Now, most retail investors don’t understand the difference between buying a normal ETF and a futures ETF, due in large part that Wall Street doesn’t WANT you to know the differences.

Otherwise, most if not all retail investors would stay far away, and that would mean less fees for the big boys.

Arthurs Hayes of Crypto Trader Digest is on the money when he says this:

“When there is an asset or market that has past and present amazeballs returns, but for a variety of technical and regulatory reasons cannot be accessed by the vast majority of retail and institutional investors, there is an opportunity to create an access product in the form of an ETF that generates economic rent for the fund manager. Bonus points if the instruments purchased to generate exposure to the asset are derivatives. With derivatives, there exists a greater ability to skim cream from insto investors frothing at the keyboard for dat alpha.”

I have bolded relevant parts of the quote.

Arthurs Hayes’s essay on ETF is long, amusing, and somewhat detailed. I recommend you read all of it, but for those with not enough patience to absorb every nuance, here is the short version of why a futures ETF is usually not a good investment.

First of all, you need to understand the key difference between a straight-up ETF of a commodity and an ETF based on futures contract.

An ETF of a commodity is obligated to buy the commodity at the spot or street price.

A futures ETF is committed to buying the futures contract of said commodity, which is almost always more expensive than the spot price.

Here is an example.

Sam buys 10 bitcoin. The spot (market) price is $60,000. He pays $600,000 total.

Alice buys a futures contract for 10 bitcoin, priced to expire on November 30th. That futures contract cost $61,000 per bitcoin, for a total price of $610,000.

Now suppose by the end of November, bitcoin hits $80,000.

Sam has made a profit of 33%.

But Alice has made a profit of only 31%.

That’s not so bad, is it? But that’s a 2% slippage in one month

And she has to roll over the contacts every month.

Every month she has to pay a penalty of 2% if she decides she wants to buy futures instead of buying the actual bitcoin. That’s a slippage of 24% in one year.

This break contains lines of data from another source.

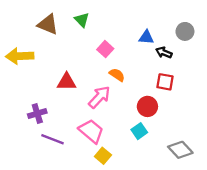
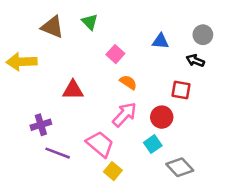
black arrow: (164, 53) -> (195, 60), moved
pink arrow: (99, 97) -> (124, 114), moved
gray diamond: (180, 150) -> (180, 167), moved

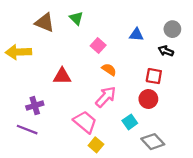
red circle: (162, 117) -> (148, 99), moved
purple line: (58, 153) -> (27, 130), moved

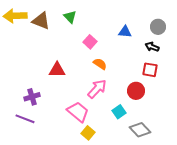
yellow arrow: (18, 52) -> (15, 16), moved
red square: (154, 76) -> (150, 70), moved

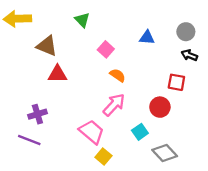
brown triangle: (41, 21) -> (47, 46), moved
black arrow: (152, 47) -> (189, 55), moved
red triangle: (57, 70) -> (57, 74), moved

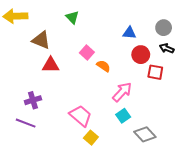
pink square: (106, 49) -> (87, 53), moved
pink arrow: (114, 105) -> (122, 92), moved
red circle: (160, 107) -> (141, 55), moved

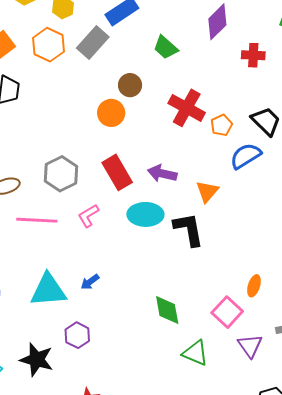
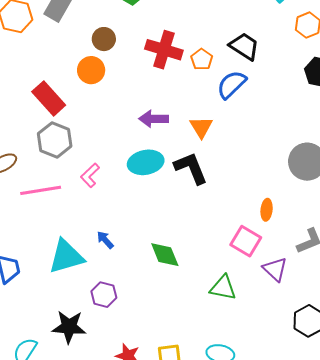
red rectangle: (117, 172) -> (49, 98), moved
blue arrow: (90, 282) -> (105, 240), turned 96
green diamond: (167, 310) -> (165, 255), moved

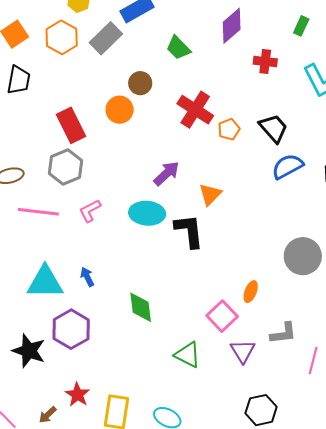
blue semicircle: (232, 84) -> (288, 166), moved
purple arrow: (154, 119) -> (167, 173), turned 120
purple hexagon: (104, 295) -> (71, 329), size x1.5

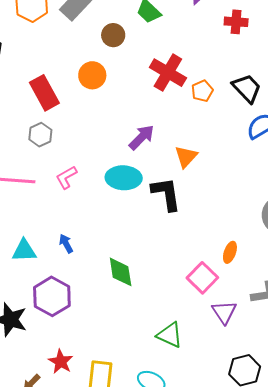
brown circle: (140, 83) -> (113, 35), moved
gray hexagon: (65, 167) -> (40, 135), size x0.7
cyan triangle: (45, 282) -> (24, 251), size x0.7
green triangle: (188, 355) -> (170, 335), moved

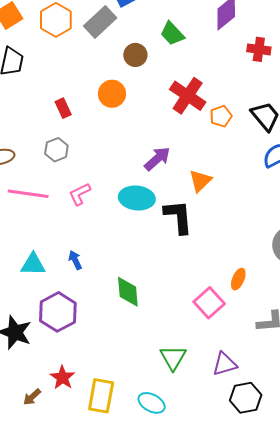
red rectangle: (44, 93) -> (63, 108), size x0.6
purple triangle: (224, 312) -> (225, 364), moved, turned 44
green triangle: (170, 335) -> (173, 358), turned 32

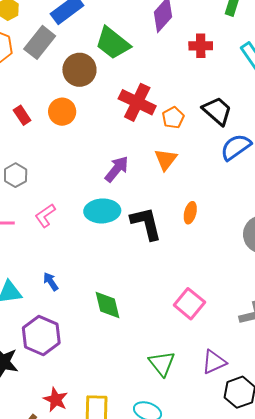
green trapezoid: (172, 34) -> (113, 43), size x1.4
brown circle: (135, 55) -> (79, 70), size x1.4
red rectangle: (63, 108) -> (22, 115), moved
orange triangle: (200, 181) -> (166, 160), moved
orange ellipse: (238, 279) -> (190, 213), moved

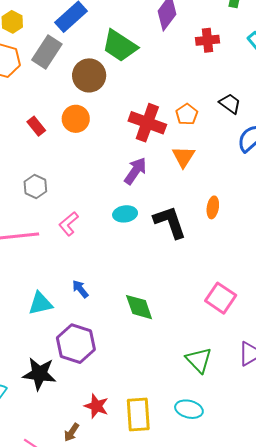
red cross: (137, 102) -> (147, 123), moved
black trapezoid: (217, 111) -> (230, 104), size x0.7
cyan ellipse: (102, 211) -> (125, 214), size x0.7

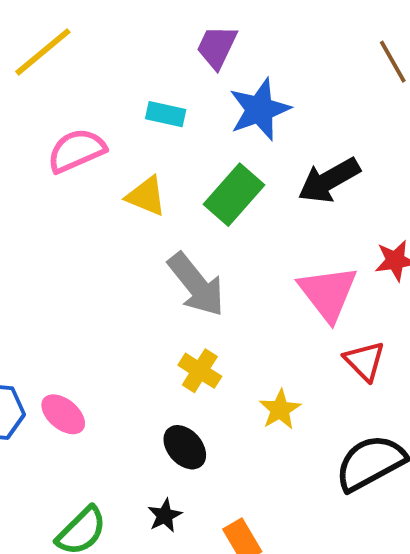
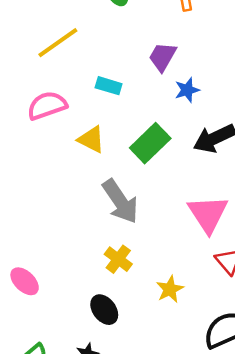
purple trapezoid: (217, 47) -> (162, 57), moved
yellow line: (43, 52) -> (58, 43), moved
blue star: (260, 109) -> (187, 90), moved, size x0.6

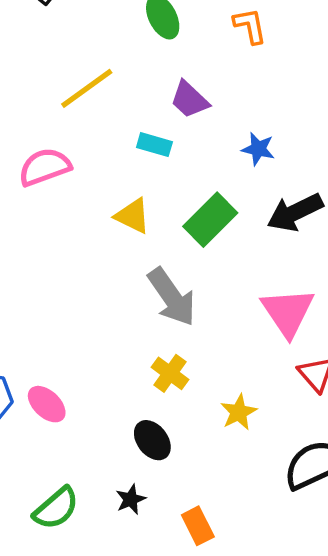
purple trapezoid: (162, 57) -> (189, 100), moved, turned -76
blue star: (187, 90) -> (258, 149), turned 30
pink semicircle: (47, 105) -> (45, 167), moved

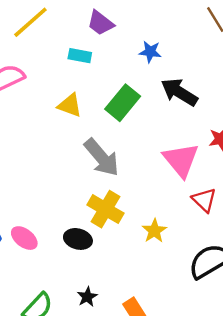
black arrow: (295, 212) -> (179, 92), turned 63
yellow cross: (170, 373) -> (105, 209), size x1.4
black ellipse: (152, 440) -> (78, 239), moved, turned -32

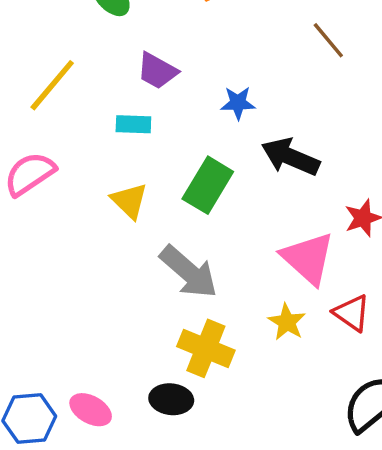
yellow triangle: (70, 105) -> (129, 201), turned 32
yellow star: (154, 231) -> (287, 322), moved

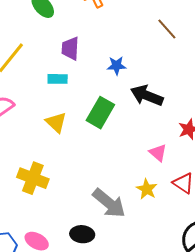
purple trapezoid: (157, 71) -> (70, 48), turned 65
pink triangle: (308, 258) -> (158, 153), size x0.6
gray arrow: (189, 272) -> (109, 203), moved
yellow cross: (206, 348) -> (33, 178), moved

Worse for Alice, the trading fees for futures contracts are usually much higher than for buying spot (that’s where the pro traders sneak off their cut which is of course taken from the investor).

A futures contract is the worst way possible to buy any type of commodity. You are guaranteed to get the worst return possible.

So why do they exist in the first place?

Futures contracts exist for one purpose only: For leverage.

Let’s go back to the initial example.

Sam buys his $600k worth of bitcoin with $600K of US dollars.

But Alice wants to use leverage. She puts up  $305K to buy $600k of bitcoin futures (remember the futures contracts are almost always more expensive than spot).

She is leveraged at 2:1.

If bitcoin hits 80K at the time of expiry, she has made 65.5% on her initial investment (excluding trading fees), easily beating Sam.

Of course, if bitcoin goes down to $40k, Alice is feeling some serious pain but that’s what happens when you use leverage.

Now of course Sam could try to borrow money from a bank in an attempt to get the same leverage as Alice but it’s a lot easier to get leverage with futures contracts then it is borrowing on margin.

In the international crypto-derivatives markets, you can get 50:1 leverage on bitcoin futures contracts, but at most borrow 3:1 on margin when trading spot.

That’s what futures contracts are used for. Leverage.

Without leverage, they have no purpose. Or to put it another way, absolutely nobody buys a futures conrtact at 1:1 leverage, it makes no sense.

Except, of course, retail investors who think because the SEC approved this ETF, it’s a good investment.

So why did the SEC approve investment houses to issue bitcoin futures ETF with no leverage?

I don’t know and I don’t care.

I’m not a financial advisor. Anything I ever write is never meant to be financial advice.

But I can do basic math.

And the math tells me to stay far away.